►

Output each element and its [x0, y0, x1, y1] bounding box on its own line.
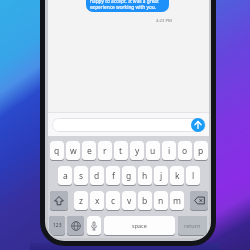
- button[interactable]: s: [74, 166, 88, 186]
- staticText: d: [94, 170, 100, 182]
- staticText: y: [135, 145, 140, 157]
- button[interactable]: l: [186, 166, 200, 186]
- staticText: k: [175, 170, 180, 182]
- staticText: e: [87, 145, 92, 157]
- staticText: z: [79, 195, 83, 207]
- button[interactable]: [190, 191, 208, 211]
- staticText: f: [112, 170, 115, 182]
- staticText: r: [103, 145, 107, 157]
- button[interactable]: u: [146, 141, 160, 161]
- staticText: l: [192, 170, 195, 182]
- button[interactable]: w: [66, 141, 80, 161]
- staticText: n: [158, 195, 164, 207]
- staticText: w: [70, 145, 77, 157]
- button[interactable]: t: [114, 141, 128, 161]
- staticText: g: [126, 170, 132, 182]
- button[interactable]: q: [50, 141, 64, 161]
- staticText: q: [54, 145, 60, 157]
- button[interactable]: k: [170, 166, 184, 186]
- button[interactable]: [191, 118, 205, 132]
- button[interactable]: n: [154, 191, 168, 211]
- button[interactable]: c: [106, 191, 120, 211]
- button[interactable]: m: [170, 191, 184, 211]
- staticText: 4:23 PM: [156, 18, 172, 24]
- staticText: a: [63, 170, 68, 182]
- button[interactable]: r: [98, 141, 112, 161]
- staticText: s: [79, 170, 84, 182]
- staticText: m: [173, 195, 181, 207]
- button[interactable]: 123: [49, 216, 65, 236]
- staticText: p: [198, 145, 204, 157]
- button[interactable]: space: [104, 216, 175, 236]
- staticText: b: [142, 195, 148, 207]
- button[interactable]: [87, 216, 101, 236]
- button[interactable]: d: [90, 166, 104, 186]
- button[interactable]: f: [106, 166, 120, 186]
- staticText: 123: [53, 222, 62, 229]
- staticText: t: [119, 145, 123, 157]
- button[interactable]: y: [130, 141, 144, 161]
- button[interactable]: i: [162, 141, 176, 161]
- button[interactable]: j: [154, 166, 168, 186]
- button[interactable]: z: [74, 191, 88, 211]
- staticText: o: [182, 145, 188, 157]
- button[interactable]: e: [82, 141, 96, 161]
- staticText: x: [95, 195, 100, 207]
- staticText: j: [160, 170, 163, 182]
- button[interactable]: return: [178, 216, 207, 236]
- button[interactable]: [50, 191, 68, 211]
- button[interactable]: [52, 118, 206, 132]
- button[interactable]: [67, 216, 84, 236]
- staticText: return: [184, 222, 201, 229]
- button[interactable]: x: [90, 191, 104, 211]
- staticText: c: [111, 195, 116, 207]
- staticText: happy to accept. It was a great experien…: [90, 0, 159, 10]
- button[interactable]: o: [178, 141, 192, 161]
- button[interactable]: p: [194, 141, 208, 161]
- staticText: v: [127, 195, 132, 207]
- staticText: space: [132, 222, 147, 229]
- button[interactable]: h: [138, 166, 152, 186]
- button[interactable]: g: [122, 166, 136, 186]
- button[interactable]: b: [138, 191, 152, 211]
- staticText: h: [142, 170, 148, 182]
- button[interactable]: a: [58, 166, 72, 186]
- button[interactable]: v: [122, 191, 136, 211]
- staticText: i: [168, 145, 171, 157]
- staticText: u: [150, 145, 156, 157]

◄

◆ **Problem to work on**: From the entries, copy every line in which the word "space" occurs.

◆ **Exercise solution**:
- button[interactable]: space: [104, 216, 175, 236]
- staticText: space: [132, 222, 147, 229]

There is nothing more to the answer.